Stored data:
********
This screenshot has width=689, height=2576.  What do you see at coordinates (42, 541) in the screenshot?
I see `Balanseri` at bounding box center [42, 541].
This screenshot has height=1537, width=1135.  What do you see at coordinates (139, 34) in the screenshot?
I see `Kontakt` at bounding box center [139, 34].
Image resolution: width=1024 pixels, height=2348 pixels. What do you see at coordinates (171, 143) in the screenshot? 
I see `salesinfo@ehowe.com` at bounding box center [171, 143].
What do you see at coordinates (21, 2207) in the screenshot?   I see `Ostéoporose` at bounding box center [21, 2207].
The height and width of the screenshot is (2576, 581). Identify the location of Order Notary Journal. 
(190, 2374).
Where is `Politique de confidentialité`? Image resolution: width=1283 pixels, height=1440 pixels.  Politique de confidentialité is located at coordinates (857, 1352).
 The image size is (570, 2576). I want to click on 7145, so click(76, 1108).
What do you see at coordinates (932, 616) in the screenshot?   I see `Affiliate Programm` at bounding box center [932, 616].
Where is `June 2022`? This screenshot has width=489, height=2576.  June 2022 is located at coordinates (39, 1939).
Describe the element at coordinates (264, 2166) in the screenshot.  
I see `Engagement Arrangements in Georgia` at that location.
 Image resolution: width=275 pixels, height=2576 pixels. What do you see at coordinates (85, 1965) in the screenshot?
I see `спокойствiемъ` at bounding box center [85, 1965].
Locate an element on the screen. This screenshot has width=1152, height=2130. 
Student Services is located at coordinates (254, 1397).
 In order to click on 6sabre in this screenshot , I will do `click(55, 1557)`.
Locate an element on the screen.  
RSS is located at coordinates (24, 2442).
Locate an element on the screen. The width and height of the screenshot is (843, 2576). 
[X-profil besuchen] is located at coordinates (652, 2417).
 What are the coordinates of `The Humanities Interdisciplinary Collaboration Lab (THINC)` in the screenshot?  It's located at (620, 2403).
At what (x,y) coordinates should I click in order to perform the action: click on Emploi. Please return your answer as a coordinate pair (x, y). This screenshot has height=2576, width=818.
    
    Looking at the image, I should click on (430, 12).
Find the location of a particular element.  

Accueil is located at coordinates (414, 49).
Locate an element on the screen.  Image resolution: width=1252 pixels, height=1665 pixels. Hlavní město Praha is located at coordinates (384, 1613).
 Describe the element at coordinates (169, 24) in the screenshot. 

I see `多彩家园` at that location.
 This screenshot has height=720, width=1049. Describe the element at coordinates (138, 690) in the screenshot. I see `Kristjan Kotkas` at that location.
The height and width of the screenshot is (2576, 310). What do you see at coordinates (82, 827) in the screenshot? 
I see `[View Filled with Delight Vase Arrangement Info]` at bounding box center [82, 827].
********
_INSTRUCTIONS FOR THE TASK_
Looking at the entries above, can you reproduce exactly the lines from the one that holds "In order to click" through the one that holds "What are the", and only those?

_ANSWER BELOW_
 In order to click on 6sabre in this screenshot , I will do `click(55, 1557)`.
Locate an element on the screen.  
RSS is located at coordinates (24, 2442).
Locate an element on the screen. The width and height of the screenshot is (843, 2576). 
[X-profil besuchen] is located at coordinates (652, 2417).
 What are the coordinates of `The Humanities Interdisciplinary Collaboration Lab (THINC)` in the screenshot?  It's located at (620, 2403).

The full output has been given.